Espanha, Irlanda e Noruega reconhecem Palestina como estado 

Em visita a Israel, o senador republicano Lindsey Graham (incluído na lista de terroristas e extremistas da Rússia) prometeu apresentar um projeto de lei para reconhecer a Autoridade Nacional Palestina (ANP) como uma organização terrorista. O anúncio é feito em meio ao aumento da pressão internacional pelo fim da guerra em Gaza.

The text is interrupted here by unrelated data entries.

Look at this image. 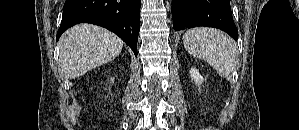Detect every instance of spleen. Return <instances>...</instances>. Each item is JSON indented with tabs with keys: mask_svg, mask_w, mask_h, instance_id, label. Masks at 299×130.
<instances>
[{
	"mask_svg": "<svg viewBox=\"0 0 299 130\" xmlns=\"http://www.w3.org/2000/svg\"><path fill=\"white\" fill-rule=\"evenodd\" d=\"M183 44L189 54L205 60L222 78H230L237 48L227 34L214 28H192L183 35Z\"/></svg>",
	"mask_w": 299,
	"mask_h": 130,
	"instance_id": "obj_1",
	"label": "spleen"
}]
</instances>
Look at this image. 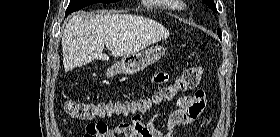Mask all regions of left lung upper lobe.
I'll return each mask as SVG.
<instances>
[{
    "instance_id": "5c2ea615",
    "label": "left lung upper lobe",
    "mask_w": 280,
    "mask_h": 137,
    "mask_svg": "<svg viewBox=\"0 0 280 137\" xmlns=\"http://www.w3.org/2000/svg\"><path fill=\"white\" fill-rule=\"evenodd\" d=\"M203 1L214 12H217L216 4L213 2V0H203ZM218 36L221 38V30L219 28H218Z\"/></svg>"
}]
</instances>
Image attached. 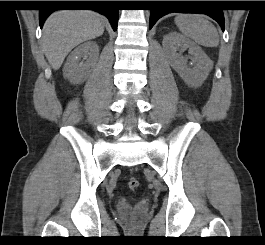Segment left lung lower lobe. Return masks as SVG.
Masks as SVG:
<instances>
[{
    "instance_id": "obj_1",
    "label": "left lung lower lobe",
    "mask_w": 265,
    "mask_h": 245,
    "mask_svg": "<svg viewBox=\"0 0 265 245\" xmlns=\"http://www.w3.org/2000/svg\"><path fill=\"white\" fill-rule=\"evenodd\" d=\"M160 8H154L150 13V25L151 29L153 25L157 22L162 16L172 13H202L210 16L221 26L224 31V15L221 8H206V9H196L192 8L199 1H156ZM201 3V2H200ZM203 3V2H202ZM205 4L214 5L217 4L216 1H205Z\"/></svg>"
}]
</instances>
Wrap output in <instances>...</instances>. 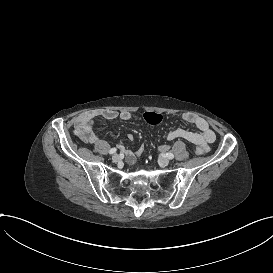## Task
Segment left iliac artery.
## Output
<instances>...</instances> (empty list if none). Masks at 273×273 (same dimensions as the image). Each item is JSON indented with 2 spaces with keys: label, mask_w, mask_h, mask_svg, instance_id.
Instances as JSON below:
<instances>
[{
  "label": "left iliac artery",
  "mask_w": 273,
  "mask_h": 273,
  "mask_svg": "<svg viewBox=\"0 0 273 273\" xmlns=\"http://www.w3.org/2000/svg\"><path fill=\"white\" fill-rule=\"evenodd\" d=\"M167 157H168V159H173L174 158V154L171 153V152H169V153H167Z\"/></svg>",
  "instance_id": "1"
}]
</instances>
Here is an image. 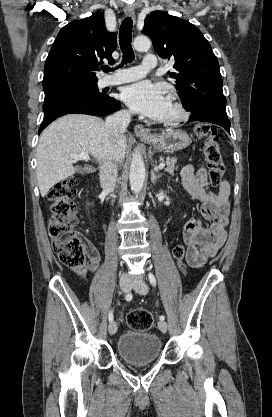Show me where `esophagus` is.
<instances>
[{
    "instance_id": "34e87169",
    "label": "esophagus",
    "mask_w": 272,
    "mask_h": 417,
    "mask_svg": "<svg viewBox=\"0 0 272 417\" xmlns=\"http://www.w3.org/2000/svg\"><path fill=\"white\" fill-rule=\"evenodd\" d=\"M124 13L126 16L135 19V10L132 6L128 5L124 9ZM134 132L137 136H151L148 130H146L142 125L136 124L134 127Z\"/></svg>"
}]
</instances>
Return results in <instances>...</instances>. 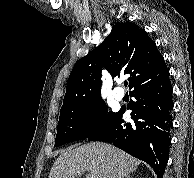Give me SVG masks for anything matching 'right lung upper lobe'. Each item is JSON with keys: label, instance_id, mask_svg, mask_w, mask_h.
I'll return each mask as SVG.
<instances>
[{"label": "right lung upper lobe", "instance_id": "1", "mask_svg": "<svg viewBox=\"0 0 194 178\" xmlns=\"http://www.w3.org/2000/svg\"><path fill=\"white\" fill-rule=\"evenodd\" d=\"M112 77L129 75V88L157 78L167 69L163 56L144 29L134 23H118L104 41L74 65L67 80L60 113L101 98V70Z\"/></svg>", "mask_w": 194, "mask_h": 178}]
</instances>
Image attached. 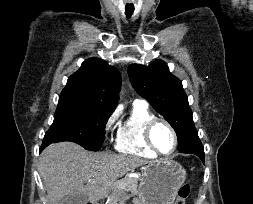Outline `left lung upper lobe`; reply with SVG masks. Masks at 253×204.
I'll list each match as a JSON object with an SVG mask.
<instances>
[{"label": "left lung upper lobe", "instance_id": "obj_1", "mask_svg": "<svg viewBox=\"0 0 253 204\" xmlns=\"http://www.w3.org/2000/svg\"><path fill=\"white\" fill-rule=\"evenodd\" d=\"M128 74L136 92L147 99L174 128L178 150L188 148L196 129L182 82L169 72L162 60H156L149 66L131 64Z\"/></svg>", "mask_w": 253, "mask_h": 204}]
</instances>
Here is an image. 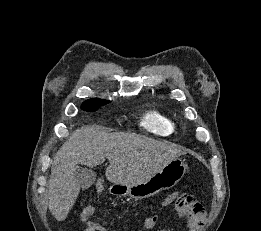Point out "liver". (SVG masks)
I'll return each instance as SVG.
<instances>
[{"label":"liver","instance_id":"obj_1","mask_svg":"<svg viewBox=\"0 0 261 231\" xmlns=\"http://www.w3.org/2000/svg\"><path fill=\"white\" fill-rule=\"evenodd\" d=\"M184 154L175 144L135 133H106L99 127H81L54 157L47 184L49 210L57 221L67 218L80 192L75 176L79 164L93 168L107 158V180L129 185L146 180Z\"/></svg>","mask_w":261,"mask_h":231}]
</instances>
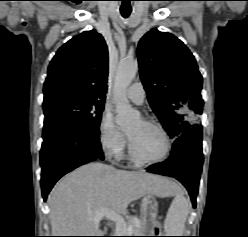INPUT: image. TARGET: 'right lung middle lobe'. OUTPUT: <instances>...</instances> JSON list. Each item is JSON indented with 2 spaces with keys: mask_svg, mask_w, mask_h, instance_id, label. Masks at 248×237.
<instances>
[{
  "mask_svg": "<svg viewBox=\"0 0 248 237\" xmlns=\"http://www.w3.org/2000/svg\"><path fill=\"white\" fill-rule=\"evenodd\" d=\"M104 101L59 97L43 102L44 124H58L80 129H98Z\"/></svg>",
  "mask_w": 248,
  "mask_h": 237,
  "instance_id": "dd1d6c3e",
  "label": "right lung middle lobe"
}]
</instances>
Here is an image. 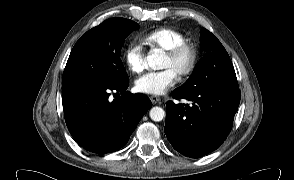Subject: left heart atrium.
<instances>
[{"instance_id": "1", "label": "left heart atrium", "mask_w": 294, "mask_h": 180, "mask_svg": "<svg viewBox=\"0 0 294 180\" xmlns=\"http://www.w3.org/2000/svg\"><path fill=\"white\" fill-rule=\"evenodd\" d=\"M177 82V74L170 68L148 72L135 81V89L143 94L160 96L165 94Z\"/></svg>"}]
</instances>
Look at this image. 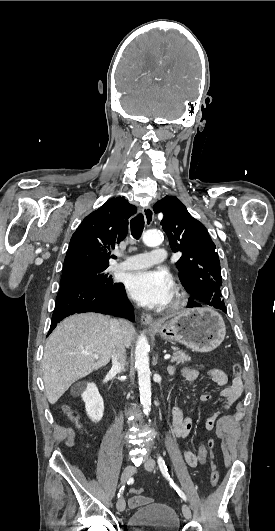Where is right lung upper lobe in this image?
Listing matches in <instances>:
<instances>
[{
  "label": "right lung upper lobe",
  "instance_id": "cb5924a9",
  "mask_svg": "<svg viewBox=\"0 0 275 531\" xmlns=\"http://www.w3.org/2000/svg\"><path fill=\"white\" fill-rule=\"evenodd\" d=\"M124 197L109 199L89 214L72 235L63 271L79 266H109L110 250L128 232V220L136 213Z\"/></svg>",
  "mask_w": 275,
  "mask_h": 531
}]
</instances>
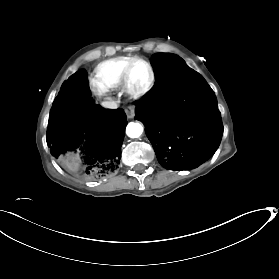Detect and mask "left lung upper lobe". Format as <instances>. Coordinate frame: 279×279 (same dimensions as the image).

“A Autoridade Palestina, na forma em que foi criada hoje, é uma organização terrorista. Eu voltarei [para os Estados Unidos] e apresentarei um projeto de lei para que, pelas leis norte-americanas, seja considerada uma organização terrorista até que sua política mude”, disse o senador em uma coletiva de imprensa em Tel Aviv.

“A administração palestina não é a solução do problema, é o próprio problema”, acrescentou Graham. Porém a ANP é reconhecida internacionalmente como órgão legítimo do governo palestino, inclusive sendo um membro observador na Organização das Nações Unidas (ONU).

Além disso, países europeus reconheceram de forma inédita na última semana a Palestina como um Estado, em resposta aos crescentes ataques israelenses na Faixa de Gaza.

A atuação da Autoridade Palestina, apesar disso, é limitada a uma porção da Cisjordânia, depois que militantes do Hamas tomaram o controle do enclave, em 2007.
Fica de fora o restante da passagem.